** Records to use follows **

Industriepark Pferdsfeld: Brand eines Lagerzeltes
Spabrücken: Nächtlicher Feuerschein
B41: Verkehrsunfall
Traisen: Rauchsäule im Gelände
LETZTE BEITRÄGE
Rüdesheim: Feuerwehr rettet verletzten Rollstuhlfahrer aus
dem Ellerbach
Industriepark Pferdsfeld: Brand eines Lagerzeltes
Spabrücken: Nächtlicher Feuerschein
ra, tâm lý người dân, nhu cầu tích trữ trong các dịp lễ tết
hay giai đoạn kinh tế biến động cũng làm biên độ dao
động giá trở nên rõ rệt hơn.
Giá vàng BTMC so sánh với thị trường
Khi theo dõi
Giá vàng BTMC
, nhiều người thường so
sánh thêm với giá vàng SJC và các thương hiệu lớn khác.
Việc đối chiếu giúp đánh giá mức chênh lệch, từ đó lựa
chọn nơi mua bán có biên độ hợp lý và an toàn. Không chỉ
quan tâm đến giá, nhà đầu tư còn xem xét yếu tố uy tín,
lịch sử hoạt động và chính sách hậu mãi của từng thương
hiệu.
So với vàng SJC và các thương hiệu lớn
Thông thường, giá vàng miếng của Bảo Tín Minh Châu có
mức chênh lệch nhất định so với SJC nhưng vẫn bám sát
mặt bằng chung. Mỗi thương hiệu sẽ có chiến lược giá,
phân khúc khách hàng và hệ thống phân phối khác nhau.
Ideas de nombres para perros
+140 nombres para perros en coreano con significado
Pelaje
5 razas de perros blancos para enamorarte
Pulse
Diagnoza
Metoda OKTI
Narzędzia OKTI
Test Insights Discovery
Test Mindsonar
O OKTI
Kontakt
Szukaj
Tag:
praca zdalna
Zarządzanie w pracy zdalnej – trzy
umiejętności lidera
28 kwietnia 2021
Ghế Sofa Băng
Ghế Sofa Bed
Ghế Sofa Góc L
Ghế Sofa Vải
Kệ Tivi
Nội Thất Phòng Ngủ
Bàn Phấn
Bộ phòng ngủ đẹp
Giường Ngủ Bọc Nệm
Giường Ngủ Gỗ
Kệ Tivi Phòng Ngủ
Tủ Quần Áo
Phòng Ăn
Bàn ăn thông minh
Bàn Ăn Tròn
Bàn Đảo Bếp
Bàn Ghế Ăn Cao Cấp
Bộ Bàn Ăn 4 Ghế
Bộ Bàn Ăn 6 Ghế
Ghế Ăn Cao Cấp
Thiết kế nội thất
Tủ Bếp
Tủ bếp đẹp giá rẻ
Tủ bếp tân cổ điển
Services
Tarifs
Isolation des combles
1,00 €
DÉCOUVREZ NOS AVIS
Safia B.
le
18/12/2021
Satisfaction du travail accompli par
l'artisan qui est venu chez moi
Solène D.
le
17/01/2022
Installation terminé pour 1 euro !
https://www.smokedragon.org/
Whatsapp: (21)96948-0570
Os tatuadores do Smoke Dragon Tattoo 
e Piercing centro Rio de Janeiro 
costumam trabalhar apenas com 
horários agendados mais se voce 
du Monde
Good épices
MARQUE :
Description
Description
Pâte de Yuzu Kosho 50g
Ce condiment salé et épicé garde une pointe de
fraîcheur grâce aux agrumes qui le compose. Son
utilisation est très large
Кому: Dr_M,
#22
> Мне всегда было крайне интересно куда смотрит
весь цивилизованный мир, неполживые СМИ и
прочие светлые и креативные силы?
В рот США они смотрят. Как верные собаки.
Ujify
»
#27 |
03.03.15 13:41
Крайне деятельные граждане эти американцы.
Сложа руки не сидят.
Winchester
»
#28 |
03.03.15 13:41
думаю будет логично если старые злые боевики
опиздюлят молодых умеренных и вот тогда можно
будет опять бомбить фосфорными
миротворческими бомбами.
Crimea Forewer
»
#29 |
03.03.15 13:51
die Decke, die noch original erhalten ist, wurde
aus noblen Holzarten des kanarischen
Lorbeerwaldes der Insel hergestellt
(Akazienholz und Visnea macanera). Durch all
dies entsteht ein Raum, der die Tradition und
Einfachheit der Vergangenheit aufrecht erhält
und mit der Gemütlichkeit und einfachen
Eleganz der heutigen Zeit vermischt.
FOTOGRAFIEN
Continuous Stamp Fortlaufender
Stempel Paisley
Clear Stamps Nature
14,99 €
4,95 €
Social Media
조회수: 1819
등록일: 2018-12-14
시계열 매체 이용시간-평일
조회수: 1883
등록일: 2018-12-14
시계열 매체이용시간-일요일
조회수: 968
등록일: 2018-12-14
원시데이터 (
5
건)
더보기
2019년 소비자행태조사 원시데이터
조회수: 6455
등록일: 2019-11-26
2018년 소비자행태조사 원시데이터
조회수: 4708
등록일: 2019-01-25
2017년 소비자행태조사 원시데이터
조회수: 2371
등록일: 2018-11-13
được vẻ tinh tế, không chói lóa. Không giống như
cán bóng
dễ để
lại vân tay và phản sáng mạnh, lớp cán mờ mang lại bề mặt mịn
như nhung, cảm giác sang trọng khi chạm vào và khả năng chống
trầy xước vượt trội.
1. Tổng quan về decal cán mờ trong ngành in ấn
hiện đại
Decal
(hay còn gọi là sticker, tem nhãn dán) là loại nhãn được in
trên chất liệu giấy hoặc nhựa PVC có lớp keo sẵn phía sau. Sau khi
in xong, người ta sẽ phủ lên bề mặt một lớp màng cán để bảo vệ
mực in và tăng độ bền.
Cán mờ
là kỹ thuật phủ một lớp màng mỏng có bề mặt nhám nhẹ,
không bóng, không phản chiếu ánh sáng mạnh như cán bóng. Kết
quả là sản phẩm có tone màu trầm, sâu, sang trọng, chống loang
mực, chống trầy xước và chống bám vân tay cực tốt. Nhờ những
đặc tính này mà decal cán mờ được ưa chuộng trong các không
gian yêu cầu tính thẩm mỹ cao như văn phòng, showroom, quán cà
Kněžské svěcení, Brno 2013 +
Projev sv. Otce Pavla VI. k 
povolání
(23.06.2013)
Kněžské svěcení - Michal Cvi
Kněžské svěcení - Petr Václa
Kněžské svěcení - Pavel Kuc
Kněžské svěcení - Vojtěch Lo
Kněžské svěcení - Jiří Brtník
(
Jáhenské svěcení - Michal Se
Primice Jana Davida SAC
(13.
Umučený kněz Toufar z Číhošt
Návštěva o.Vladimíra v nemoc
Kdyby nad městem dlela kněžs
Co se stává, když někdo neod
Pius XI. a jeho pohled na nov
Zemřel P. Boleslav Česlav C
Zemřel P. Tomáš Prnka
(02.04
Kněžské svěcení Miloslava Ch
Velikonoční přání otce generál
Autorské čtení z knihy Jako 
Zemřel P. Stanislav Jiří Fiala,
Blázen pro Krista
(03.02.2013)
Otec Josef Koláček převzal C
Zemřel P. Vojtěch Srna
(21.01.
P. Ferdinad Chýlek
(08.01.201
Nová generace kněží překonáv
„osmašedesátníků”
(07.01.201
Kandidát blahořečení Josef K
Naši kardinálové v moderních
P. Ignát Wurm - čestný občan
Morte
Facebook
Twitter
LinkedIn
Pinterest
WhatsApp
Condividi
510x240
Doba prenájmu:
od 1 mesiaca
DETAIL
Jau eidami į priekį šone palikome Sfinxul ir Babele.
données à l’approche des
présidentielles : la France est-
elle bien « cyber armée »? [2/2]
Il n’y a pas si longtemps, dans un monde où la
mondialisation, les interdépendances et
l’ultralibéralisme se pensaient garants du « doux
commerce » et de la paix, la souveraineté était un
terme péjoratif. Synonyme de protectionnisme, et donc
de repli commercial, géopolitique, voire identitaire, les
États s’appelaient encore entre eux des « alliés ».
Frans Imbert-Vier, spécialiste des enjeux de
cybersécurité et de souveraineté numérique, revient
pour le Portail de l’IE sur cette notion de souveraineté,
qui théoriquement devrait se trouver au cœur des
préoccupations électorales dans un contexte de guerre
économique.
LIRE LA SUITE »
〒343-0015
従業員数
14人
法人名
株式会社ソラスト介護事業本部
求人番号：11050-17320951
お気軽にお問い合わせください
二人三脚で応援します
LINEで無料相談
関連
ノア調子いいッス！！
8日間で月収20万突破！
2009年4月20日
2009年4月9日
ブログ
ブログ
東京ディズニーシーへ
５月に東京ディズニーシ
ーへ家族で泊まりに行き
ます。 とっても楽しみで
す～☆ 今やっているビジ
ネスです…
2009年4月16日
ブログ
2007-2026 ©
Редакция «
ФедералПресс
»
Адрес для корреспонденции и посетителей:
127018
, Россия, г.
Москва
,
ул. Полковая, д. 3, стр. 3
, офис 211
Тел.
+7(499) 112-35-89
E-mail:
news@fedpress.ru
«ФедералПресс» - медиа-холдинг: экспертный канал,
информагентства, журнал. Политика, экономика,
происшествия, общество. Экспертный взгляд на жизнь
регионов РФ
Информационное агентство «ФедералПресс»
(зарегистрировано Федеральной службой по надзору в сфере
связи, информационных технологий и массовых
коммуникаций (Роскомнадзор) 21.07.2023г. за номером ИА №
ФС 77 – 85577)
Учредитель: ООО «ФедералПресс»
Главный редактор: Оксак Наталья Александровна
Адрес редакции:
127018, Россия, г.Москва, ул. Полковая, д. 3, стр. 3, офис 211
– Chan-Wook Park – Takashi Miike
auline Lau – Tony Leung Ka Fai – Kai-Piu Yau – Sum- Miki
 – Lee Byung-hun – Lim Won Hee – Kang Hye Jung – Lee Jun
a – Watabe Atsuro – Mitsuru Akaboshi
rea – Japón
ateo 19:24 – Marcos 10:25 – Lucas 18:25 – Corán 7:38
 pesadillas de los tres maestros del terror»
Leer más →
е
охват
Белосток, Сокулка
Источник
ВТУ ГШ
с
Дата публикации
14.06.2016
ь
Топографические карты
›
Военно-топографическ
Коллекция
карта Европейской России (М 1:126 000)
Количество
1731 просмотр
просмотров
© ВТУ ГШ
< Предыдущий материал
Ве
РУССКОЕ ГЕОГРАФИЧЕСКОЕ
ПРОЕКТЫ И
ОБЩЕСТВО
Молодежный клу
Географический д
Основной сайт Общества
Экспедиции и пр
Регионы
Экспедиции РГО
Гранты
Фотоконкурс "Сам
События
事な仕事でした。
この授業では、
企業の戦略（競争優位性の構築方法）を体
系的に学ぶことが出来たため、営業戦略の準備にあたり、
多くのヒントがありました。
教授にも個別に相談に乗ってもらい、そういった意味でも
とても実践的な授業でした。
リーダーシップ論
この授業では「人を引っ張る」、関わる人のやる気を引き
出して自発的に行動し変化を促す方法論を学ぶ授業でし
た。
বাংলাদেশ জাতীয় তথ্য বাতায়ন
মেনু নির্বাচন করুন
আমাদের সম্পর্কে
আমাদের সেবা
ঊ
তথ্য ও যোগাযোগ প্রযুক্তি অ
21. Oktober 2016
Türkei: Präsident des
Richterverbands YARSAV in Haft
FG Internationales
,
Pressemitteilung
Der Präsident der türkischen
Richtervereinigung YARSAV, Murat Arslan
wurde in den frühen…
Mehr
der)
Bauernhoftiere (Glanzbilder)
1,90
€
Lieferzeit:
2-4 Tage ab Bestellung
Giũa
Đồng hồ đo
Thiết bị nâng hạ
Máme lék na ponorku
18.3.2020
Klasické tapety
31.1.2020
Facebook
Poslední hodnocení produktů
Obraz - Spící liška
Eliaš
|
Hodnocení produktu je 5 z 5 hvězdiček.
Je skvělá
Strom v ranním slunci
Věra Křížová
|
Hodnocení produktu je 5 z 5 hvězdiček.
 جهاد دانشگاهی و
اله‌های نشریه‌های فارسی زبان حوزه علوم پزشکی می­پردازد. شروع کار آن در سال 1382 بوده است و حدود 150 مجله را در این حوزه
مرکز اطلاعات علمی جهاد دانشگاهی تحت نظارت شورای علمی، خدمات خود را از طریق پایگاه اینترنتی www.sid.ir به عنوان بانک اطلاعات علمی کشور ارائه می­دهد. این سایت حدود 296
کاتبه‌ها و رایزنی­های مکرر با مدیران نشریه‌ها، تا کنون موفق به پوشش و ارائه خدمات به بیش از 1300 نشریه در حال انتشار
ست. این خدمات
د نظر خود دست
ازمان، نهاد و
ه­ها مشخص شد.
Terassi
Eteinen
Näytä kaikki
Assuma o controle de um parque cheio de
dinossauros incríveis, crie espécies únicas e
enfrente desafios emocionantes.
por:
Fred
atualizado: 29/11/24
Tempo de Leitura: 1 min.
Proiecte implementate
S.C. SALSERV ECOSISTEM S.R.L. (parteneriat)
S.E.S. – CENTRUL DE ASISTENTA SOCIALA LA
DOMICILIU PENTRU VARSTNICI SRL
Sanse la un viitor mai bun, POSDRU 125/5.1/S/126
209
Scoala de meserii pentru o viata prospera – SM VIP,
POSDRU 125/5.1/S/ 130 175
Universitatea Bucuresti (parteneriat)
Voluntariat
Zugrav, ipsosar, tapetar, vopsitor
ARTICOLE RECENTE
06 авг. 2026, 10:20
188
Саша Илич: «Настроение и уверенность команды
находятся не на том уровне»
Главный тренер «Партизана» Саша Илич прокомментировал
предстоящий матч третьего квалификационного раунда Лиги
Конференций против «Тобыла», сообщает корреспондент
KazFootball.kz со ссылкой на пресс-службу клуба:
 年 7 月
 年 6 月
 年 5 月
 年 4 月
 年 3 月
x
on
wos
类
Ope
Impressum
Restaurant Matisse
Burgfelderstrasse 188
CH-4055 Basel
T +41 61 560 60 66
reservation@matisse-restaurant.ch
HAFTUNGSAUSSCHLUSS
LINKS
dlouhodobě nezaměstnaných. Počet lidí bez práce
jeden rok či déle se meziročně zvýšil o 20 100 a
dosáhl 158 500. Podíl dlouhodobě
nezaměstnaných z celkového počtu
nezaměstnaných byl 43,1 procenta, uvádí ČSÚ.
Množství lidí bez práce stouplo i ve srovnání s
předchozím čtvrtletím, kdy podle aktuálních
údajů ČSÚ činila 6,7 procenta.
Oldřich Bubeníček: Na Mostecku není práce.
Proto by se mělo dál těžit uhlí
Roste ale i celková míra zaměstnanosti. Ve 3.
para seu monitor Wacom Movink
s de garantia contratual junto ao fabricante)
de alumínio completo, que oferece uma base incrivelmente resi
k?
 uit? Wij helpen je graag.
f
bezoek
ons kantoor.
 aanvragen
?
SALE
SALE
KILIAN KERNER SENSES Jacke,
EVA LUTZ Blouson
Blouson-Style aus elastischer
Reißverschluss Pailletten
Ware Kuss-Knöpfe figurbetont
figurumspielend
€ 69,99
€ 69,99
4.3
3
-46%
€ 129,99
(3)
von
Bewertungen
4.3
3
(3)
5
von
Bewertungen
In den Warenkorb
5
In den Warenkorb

** End of Records to use **

= Description of the task =
Look above for the line holding "l’ultralibéralisme se pensaient" and the line holding "коммуникаций (Роскомнадзор) 21.07.2023г.", then output exactly those two lines and every line between them, nothing more.

= Response =
l’ultralibéralisme se pensaient garants du « doux
commerce » et de la paix, la souveraineté était un
terme péjoratif. Synonyme de protectionnisme, et donc
de repli commercial, géopolitique, voire identitaire, les
États s’appelaient encore entre eux des « alliés ».
Frans Imbert-Vier, spécialiste des enjeux de
cybersécurité et de souveraineté numérique, revient
pour le Portail de l’IE sur cette notion de souveraineté,
qui théoriquement devrait se trouver au cœur des
préoccupations électorales dans un contexte de guerre
économique.
LIRE LA SUITE »
〒343-0015
従業員数
14人
法人名
株式会社ソラスト介護事業本部
求人番号：11050-17320951
お気軽にお問い合わせください
二人三脚で応援します
LINEで無料相談
関連
ノア調子いいッス！！
8日間で月収20万突破！
2009年4月20日
2009年4月9日
ブログ
ブログ
東京ディズニーシーへ
５月に東京ディズニーシ
ーへ家族で泊まりに行き
ます。 とっても楽しみで
す～☆ 今やっているビジ
ネスです…
2009年4月16日
ブログ
2007-2026 ©
Редакция «
ФедералПресс
»
Адрес для корреспонденции и посетителей:
127018
, Россия, г.
Москва
,
ул. Полковая, д. 3, стр. 3
, офис 211
Тел.
+7(499) 112-35-89
E-mail:
news@fedpress.ru
«ФедералПресс» - медиа-холдинг: экспертный канал,
информагентства, журнал. Политика, экономика,
происшествия, общество. Экспертный взгляд на жизнь
регионов РФ
Информационное агентство «ФедералПресс»
(зарегистрировано Федеральной службой по надзору в сфере
связи, информационных технологий и массовых
коммуникаций (Роскомнадзор) 21.07.2023г. за номером ИА №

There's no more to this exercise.